▶ MATERIAL TO PROCESS
= Beginning of Section =

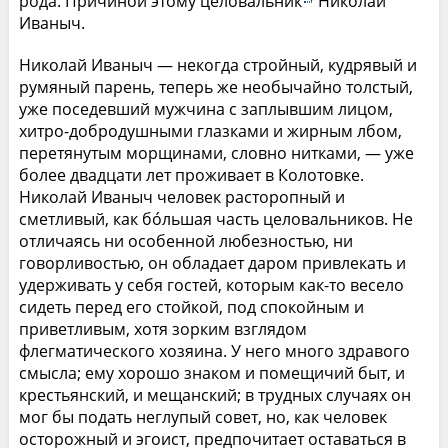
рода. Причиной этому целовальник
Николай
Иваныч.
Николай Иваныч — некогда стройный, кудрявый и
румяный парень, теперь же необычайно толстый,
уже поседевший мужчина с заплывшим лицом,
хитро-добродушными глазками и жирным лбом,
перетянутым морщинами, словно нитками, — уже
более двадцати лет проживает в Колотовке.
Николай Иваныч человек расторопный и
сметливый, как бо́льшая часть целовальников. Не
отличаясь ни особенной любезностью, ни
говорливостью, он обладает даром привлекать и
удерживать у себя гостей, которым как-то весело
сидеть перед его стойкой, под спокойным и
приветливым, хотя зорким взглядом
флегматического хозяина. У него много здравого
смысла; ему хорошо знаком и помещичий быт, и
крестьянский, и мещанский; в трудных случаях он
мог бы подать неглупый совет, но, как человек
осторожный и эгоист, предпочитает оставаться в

= End of Section =
= Beginning of Section =

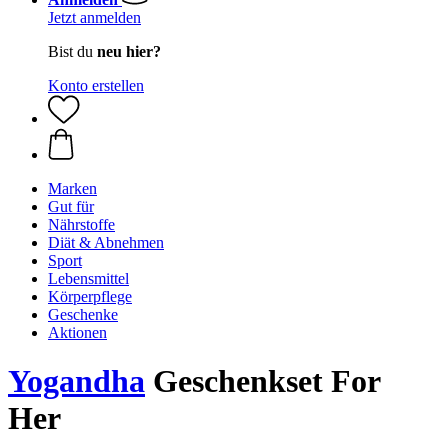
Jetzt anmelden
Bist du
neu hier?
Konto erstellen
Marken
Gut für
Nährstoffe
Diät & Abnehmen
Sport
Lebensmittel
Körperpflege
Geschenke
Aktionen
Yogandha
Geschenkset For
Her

= End of Section =

Everything above from the line containing "рода. Причиной этому целовальник" down to the line containing "более двадцати лет проживает в Колотовке." is to be transcribed exactly, with both of those lines included and nothing else added.

рода. Причиной этому целовальник
Николай
Иваныч.
Николай Иваныч — некогда стройный, кудрявый и
румяный парень, теперь же необычайно толстый,
уже поседевший мужчина с заплывшим лицом,
хитро-добродушными глазками и жирным лбом,
перетянутым морщинами, словно нитками, — уже
более двадцати лет проживает в Колотовке.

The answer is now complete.